At 1010, the method 1000 can include determining a position, a shape, and/or an orientation of each of the one or more objects in each of the one or more segments over a plurality of time intervals. For example, the computing system 108 can determine the position (e.g., location), shape (e.g., physical dimensions including length, width, and/or height), and/or orientation (e.g., compass orientation) of the one or more objects and/or sets of the one or more objects (e.g., a set of objects including a truck object pulling a trailer object). For example, the computing system 108 can use LIDAR data associated with the state of one or more objects over the past one second to determine the position, shape, and orientation of each of the one or more objects in each of the one or more segments during ten (10) one-tenth of a second (0.1 seconds) intervals over one second time period between the current time and one second ago.
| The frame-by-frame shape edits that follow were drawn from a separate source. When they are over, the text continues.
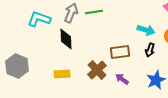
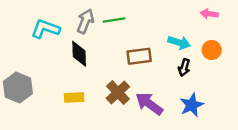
brown rectangle: (120, 52) -> (139, 56), moved
purple arrow: (122, 79) -> (149, 104), size x1.6

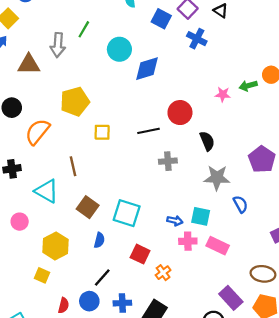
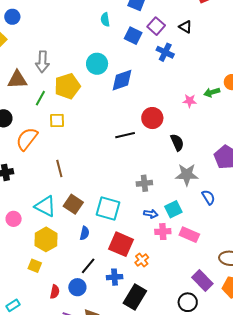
green line: (84, 29) -> (40, 98), moved
yellow pentagon: (75, 102) -> (67, 86), moved
yellow square: (102, 132) -> (57, 120), moved
gray cross: (168, 161) -> (144, 183), moved
cyan triangle: (47, 191) -> (45, 206), moved
cyan square: (201, 216) -> (173, 209), turned -36
red square: (140, 254) -> (121, 244), size x1.4
blue cross: (122, 303) -> (115, 277), moved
At 1012, the method 1000 can include determining, based at least in part on the machine-learned model and the position, the shape, and the orientation of each of the one or more objects, a predicted position, a predicted shape, and a predicted orientation of each of the one or more objects at a last one of the plurality of time intervals. For example, the computing system 108 can provide data including the position, shape, and orientation of each of the one or more objects as input for the machine-learned model.
The machine-learned model (e.g., the machine-learned model 1210 and/or the machine-learned model 1240) can be trained (e.g., trained prior to receiving the input) to output the predicted position, predicted shape, and predicted orientation of the one or more objects based on the input. By way of further example, the computing system 108 can use the footprint shape (e.g., rectangular) of an object (e.g., an automobile) over three time intervals to determine that the shape of the object will be the same (e.g., rectangular) in a fourth time interval that follows the three preceding time intervals.
At 1014, the method 1000 can include generating an output. The output can be based at least in part on the predicted position, the predicted shape, or the predicted orientation of each of the one or more objects at the last one of the plurality of time intervals. Further, the output including data that can be used to provide one or more indications (e.g., graphical indications on a display device associated with the computing system 108) associated with detection of the one or more objects. By way of further example, the computing system 108 can generate output that can be used to display representations (e.g., representations on a display device) of the one or more objects including using color coding to indicate different objects or object classes; different shapes to indicate different objects or object classes; and directional indicators (e.g., arrows) to indicate the orientation of an object.
FIG. 11 depicts a flow diagram of an example method of determining the position, shape, and orientation of one or more objects in an environment using a joint segmentation and detection technique according to example embodiments of the present disclosure. One or more portions of the method 1100 can be implemented by one or more devices (e.g., one or more computing devices) or systems including, for example, the vehicle 104, the computing system 108, and/or the operations computing system 150, shown in FIG. 1. Moreover, one or more portions of the method 1100 can be implemented as an algorithm on the hardware components of one or more devices or systems (e.g., the vehicle 104, the computing system 108, and/or the operations computing system 150, shown in FIG. 1) to, for example, detect, track, and determine positions, shapes, and/or orientations of one or more objects within a predetermined distance of an autonomous vehicle, a robotic system, and/or a personal computing device, which can be performed using classification techniques including the use of a machine-learned model. FIG. 11 depicts elements performed in a particular order for purposes of illustration and discussion. Those of ordinary skill in the art, using the disclosures provided herein, will understand that the elements of any of the methods discussed herein can be adapted, rearranged, expanded, omitted, combined, and/or modified in various ways without deviating from the scope of the present disclosure.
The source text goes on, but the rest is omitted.